--- Work to complete ---
Whenever "Fortinet" appears in a line, please copy that line from the data.

(Page-level text extractions)

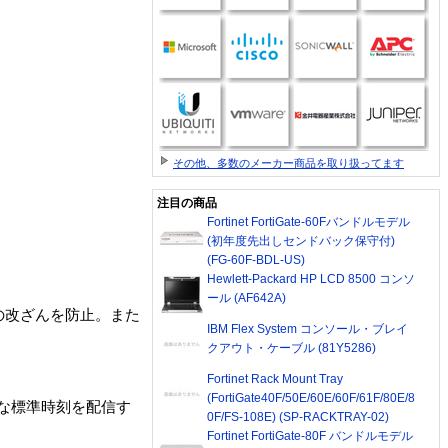
その他、多数のメーカー商品を取り扱ってます
注目の商品
Fortinet FortiGate-60Fバンドルモデル
(初年度先出しセンドバック保守付)
(FG-60F-BDL-US)
Hewlett-Packard HP LCD 8500 コンソ
ール (AF642A)
刻の改ざんを防止。また
IBM Flex System コンソール・ブレイ
クアウト・ケーブル (81Y5286)
Fortinet Rack Mount Tray
(FortiGate40F/50E/60E/60F/61F/80E/8
度な標準時刻を配信す
0F/FS-108E) (SP-RACKTRAY-02)
Fortinet FortiGate-80F バンドルモデル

--- Worked solution ---
Fortinet FortiGate-60Fバンドルモデル
Fortinet Rack Mount Tray
Fortinet FortiGate-80F バンドルモデル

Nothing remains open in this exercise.